Many of these investigative commissions have proven successful in delving into complex issues, and in establishing clearly determined facts, findings, and recommendations. However, both Congressional and presidential commissions face challenges regarding independence. The challenge with Congressional commissions is that they are created by legislation and require the President’s signature, unless Congress overrides a veto. This makes a Congressional commission a difficult type of investigation to establish if the President or a majority of Congress is hostile to it. The challenge with presidential commissions is that they are sometimes seen as not sufficiently independent. The President’s Commission on CIA Activities within the United States in the 1970s was accused by the then-CIA Director of being too close to the White House and used to “prevent a full investigation” by Congress. A recent presidential commission on “election integrity” was called by the Brennan Center for Justice—which has thoroughly studied the same topic—“not independent of the White House” and “not a credible effort.”

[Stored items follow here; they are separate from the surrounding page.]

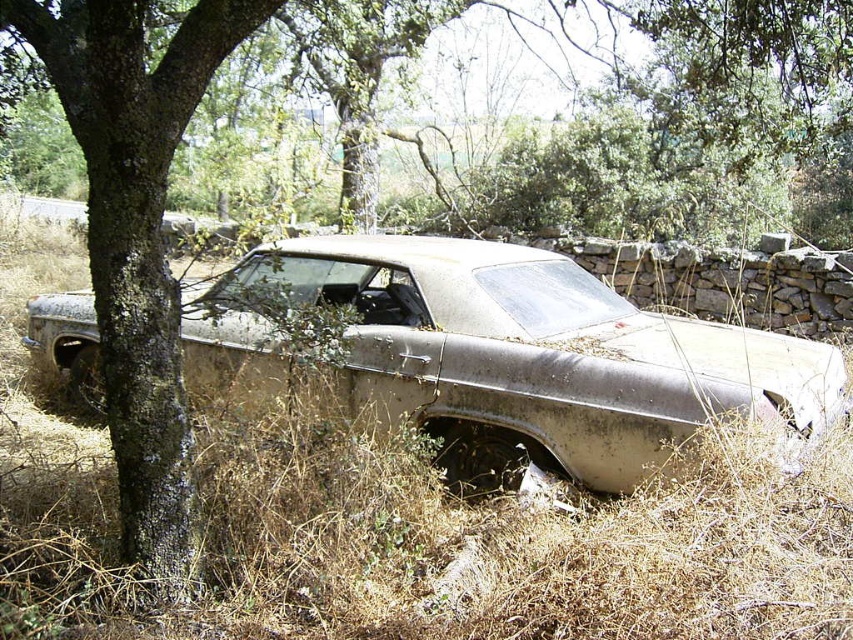 Between rusty metallic car at center and green rough bark tree at left, which one has less height?

rusty metallic car at center is shorter.

Does point (810, 342) come behind point (178, 477)?

Yes, point (810, 342) is behind point (178, 477).

Between point (828, 356) and point (276, 4), which one is positioned behind?

Positioned behind is point (828, 356).

Where is `rusty metallic car at center`? rusty metallic car at center is located at coordinates (509, 353). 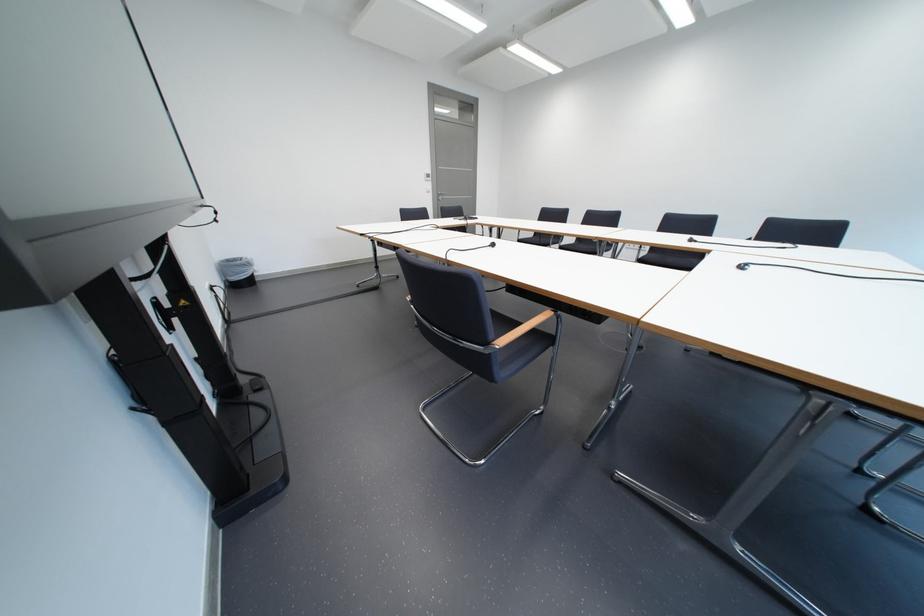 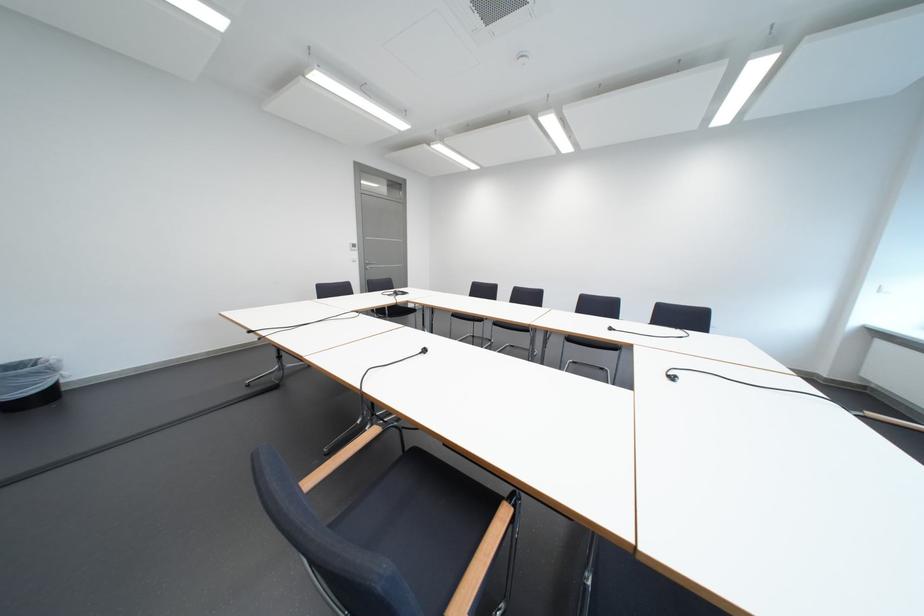 Where in the second image is the point corresponding to point 443,197 from the first image?

(369, 265) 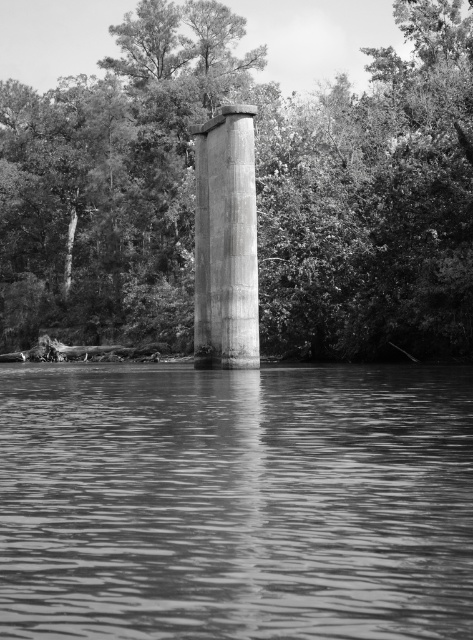 You are a photographer trying to capture the smooth green tree at center and the smooth water at center. If you want to frame both objects in a single shot, which one should you position on the left side of your camera frame?

The smooth green tree at center should be positioned on the left side of your camera frame because it is already located on the left side of the smooth water at center in the scene.

You are a photographer trying to capture the smooth green tree at center and the smooth water at center in a single frame. Based on their sizes, which object should you focus on first to ensure both fit in the composition?

The smooth green tree at center is larger than the smooth water at center, so you should focus on the smooth green tree at center first to ensure it fits properly in the composition. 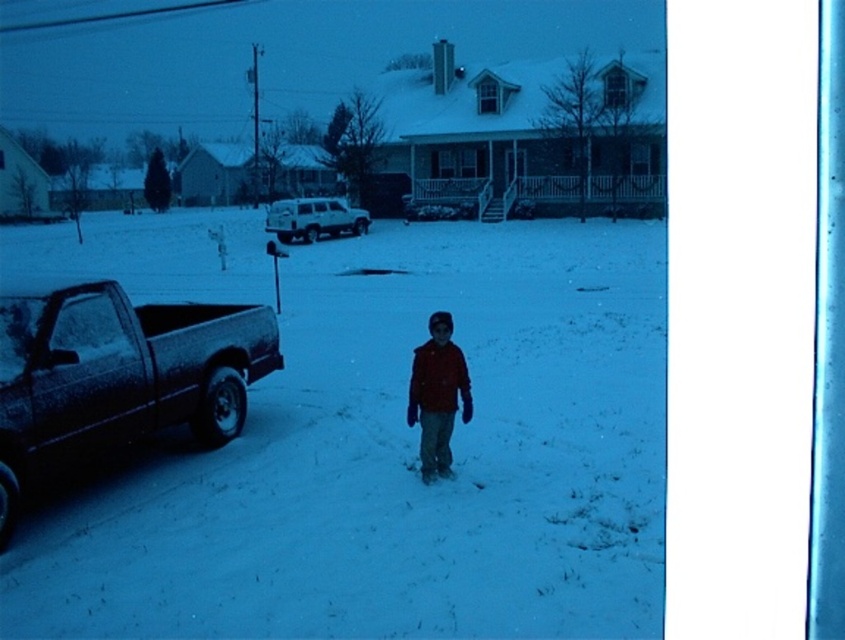 Question: Which of the following is the farthest from the observer?

Choices:
 (A) (295, 372)
 (B) (439, 417)

Answer: (A)

Question: Estimate the real-world distances between objects in this image. Which object is closer to the slightly glossy snow at center?

Choices:
 (A) matte red jacket at center
 (B) white matte suv at center
 (C) satin black pickup truck at lower left

Answer: (C)

Question: Considering the real-world distances, which object is farthest from the white matte suv at center?

Choices:
 (A) slightly glossy snow at center
 (B) satin black pickup truck at lower left

Answer: (B)

Question: Is satin black pickup truck at lower left to the left of matte red jacket at center from the viewer's perspective?

Choices:
 (A) yes
 (B) no

Answer: (A)

Question: Can you confirm if satin black pickup truck at lower left is positioned to the right of matte red jacket at center?

Choices:
 (A) no
 (B) yes

Answer: (A)

Question: Considering the relative positions of slightly glossy snow at center and satin black pickup truck at lower left in the image provided, where is slightly glossy snow at center located with respect to satin black pickup truck at lower left?

Choices:
 (A) above
 (B) below

Answer: (A) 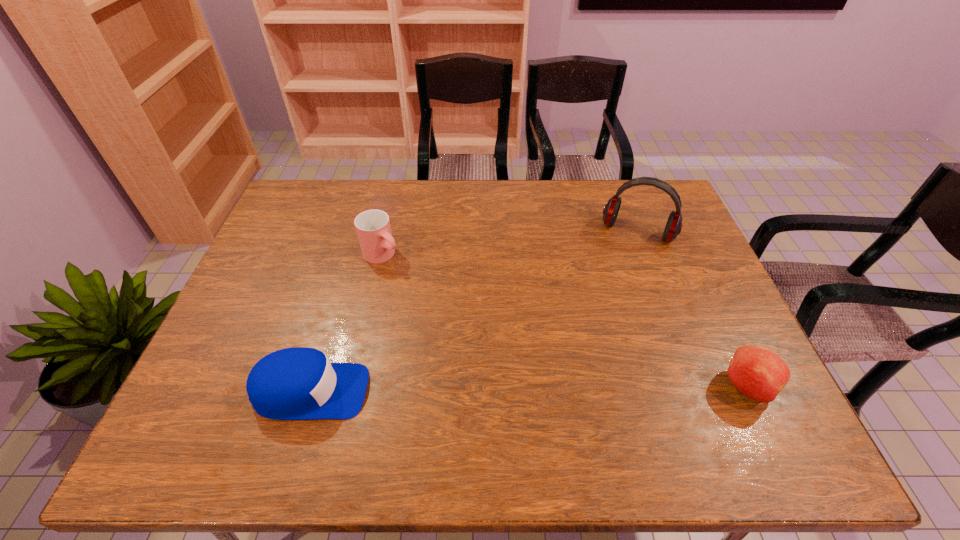 Where is `vacant space on the desktop that is between the baseball cap and the apple and is positioned on the side of the cup with the handle`? The height and width of the screenshot is (540, 960). vacant space on the desktop that is between the baseball cap and the apple and is positioned on the side of the cup with the handle is located at coordinates (559, 389).

At what (x,y) coordinates should I click in order to perform the action: click on free space on the desktop that is between the baseball cap and the apple and is positioned on the ear cups of the tallest object. Please return your answer as a coordinate pair (x, y). Looking at the image, I should click on (583, 388). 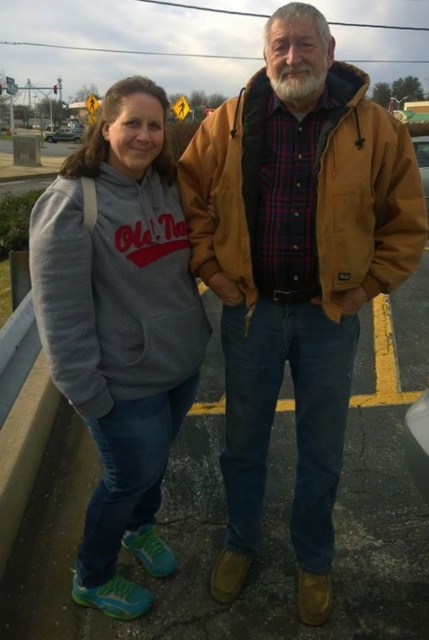 Question: Which object is the farthest from the silver metallic sedan at left?

Choices:
 (A) brown leather jacket at center
 (B) gray fleece hoodie at left

Answer: (A)

Question: Which object is the farthest from the brown leather jacket at center?

Choices:
 (A) gray fleece hoodie at left
 (B) silver metallic sedan at left

Answer: (B)

Question: Where is brown leather jacket at center located in relation to silver metallic sedan at left in the image?

Choices:
 (A) above
 (B) below

Answer: (B)

Question: Considering the relative positions of brown leather jacket at center and silver metallic sedan at left in the image provided, where is brown leather jacket at center located with respect to silver metallic sedan at left?

Choices:
 (A) below
 (B) above

Answer: (A)

Question: In this image, where is gray fleece hoodie at left located relative to silver metallic sedan at left?

Choices:
 (A) right
 (B) left

Answer: (A)

Question: Which object is positioned farthest from the gray fleece hoodie at left?

Choices:
 (A) silver metallic sedan at left
 (B) brown leather jacket at center

Answer: (A) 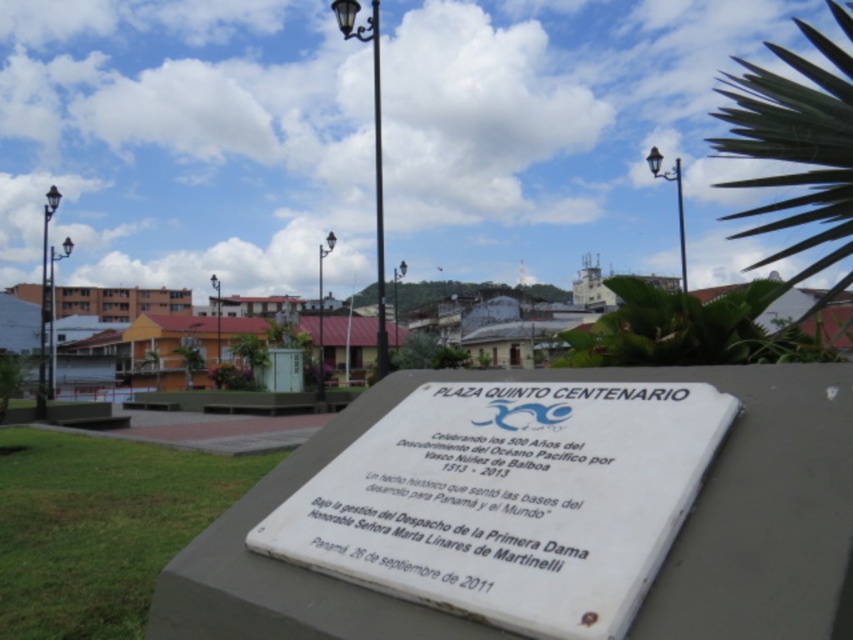 Question: Which is nearer to the black wrought iron lamp post at upper center?

Choices:
 (A) white stone plaque at center
 (B) metallic streetlight at left
 (C) white marble plaque at center
 (D) metallic lamp post at center

Answer: (C)

Question: Can you confirm if white marble plaque at center is positioned above metallic pole at upper center?

Choices:
 (A) yes
 (B) no

Answer: (B)

Question: Does black metal lamp post at upper center appear on the right side of metallic lamp post at upper center?

Choices:
 (A) yes
 (B) no

Answer: (A)

Question: Which is farther from the metallic lamp post at center?

Choices:
 (A) metallic lamp post at upper center
 (B) black metal lamp post at upper center
 (C) metallic streetlight at left
 (D) white stone plaque at center

Answer: (D)

Question: Which of these objects is positioned farthest from the metallic streetlight at left?

Choices:
 (A) metallic lamp post at center
 (B) white stone plaque at center

Answer: (A)

Question: Does black wrought iron lamp post at upper center have a smaller size compared to black metal lamp post at upper center?

Choices:
 (A) yes
 (B) no

Answer: (A) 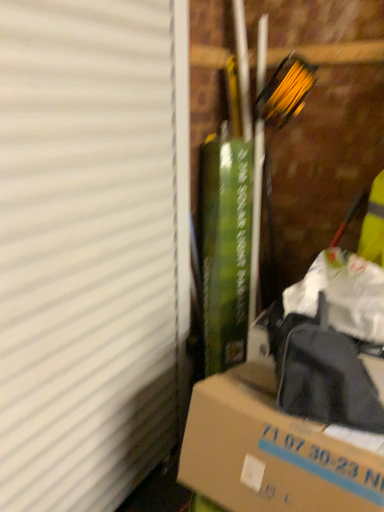 Question: Does white matte window screen at left have a smaller size compared to brown cardboard box at lower right?

Choices:
 (A) no
 (B) yes

Answer: (A)

Question: Considering the relative sizes of white matte window screen at left and brown cardboard box at lower right in the image provided, is white matte window screen at left thinner than brown cardboard box at lower right?

Choices:
 (A) no
 (B) yes

Answer: (B)

Question: Does white matte window screen at left have a greater width compared to brown cardboard box at lower right?

Choices:
 (A) yes
 (B) no

Answer: (B)

Question: Is white matte window screen at left looking in the opposite direction of brown cardboard box at lower right?

Choices:
 (A) no
 (B) yes

Answer: (B)

Question: Is white matte window screen at left placed right next to brown cardboard box at lower right?

Choices:
 (A) no
 (B) yes

Answer: (A)

Question: Is white matte window screen at left not within brown cardboard box at lower right?

Choices:
 (A) yes
 (B) no

Answer: (A)

Question: Is there a large distance between brown cardboard box at lower right and white matte window screen at left?

Choices:
 (A) no
 (B) yes

Answer: (A)

Question: Is brown cardboard box at lower right in front of white matte window screen at left?

Choices:
 (A) no
 (B) yes

Answer: (A)

Question: Does brown cardboard box at lower right have a greater height compared to white matte window screen at left?

Choices:
 (A) yes
 (B) no

Answer: (B)

Question: From the image's perspective, does brown cardboard box at lower right appear higher than white matte window screen at left?

Choices:
 (A) yes
 (B) no

Answer: (B)

Question: Is the depth of brown cardboard box at lower right greater than that of white matte window screen at left?

Choices:
 (A) yes
 (B) no

Answer: (A)

Question: Considering the relative positions of brown cardboard box at lower right and white matte window screen at left in the image provided, is brown cardboard box at lower right to the left of white matte window screen at left from the viewer's perspective?

Choices:
 (A) no
 (B) yes

Answer: (A)

Question: From a real-world perspective, is brown cardboard box at lower right positioned above or below white matte window screen at left?

Choices:
 (A) below
 (B) above

Answer: (A) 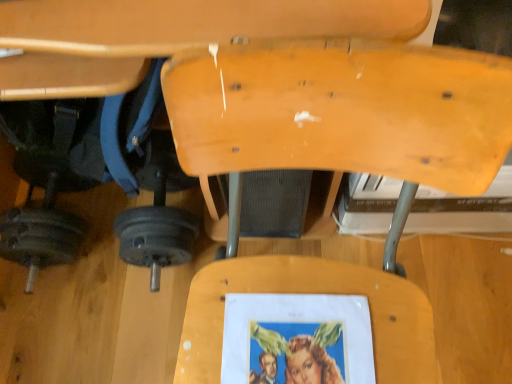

If a commission is established, though, it can be particularly insulated from politics since the membership can be made up of outside experts—many if not all of whom are not or are no longer elected officials. An example of a Congressional commission is the National Commission on Terrorist Attacks Upon the United States, more commonly called the 9/11 Commission, and an example of a presidential commission is the Presidential Commission on the Space Shuttle Challenger Accident: both successfully determined key findings regarding the technical and management causes of these nationally significant and tragic events.
Independence from the Executive Branch?
One key point is the independence of the investigating body. A Special Counsel or commission created by the President’s Attorney General or the President could face hostility from the President or the leadership of the Justice Department. No matter how competent or personally independent the Special Counsel may be, they can always ultimately be fired. This happened during the Watergate inquiry. After the Special Counsel subpoenaed White House recordings, President Nixon ordered his Attorney General to fire the Special Counsel. Similarly, a Congressional commission created by legislation needs the President’s signature, so a White House hostile to an investigation may veto the legislation. By contrast, Congressional committees are under the sole purview and authority of Congress.
Congressional Investigative Committees
Congress has the ability to investigate a broad range of issues. As has been shown by in-depth studies of the history of Congressional investigations, the power and authority of Congress to conduct investigations has been long held and often used. And its powers of investigation are robust. The Supreme Court has held that Congress can investigate any issue that legitimately is in “aid of the legislative function.” The only real limits are political. If sufficient political will within Congress exists to explore an issue, a Congressional investigation can occur and persist.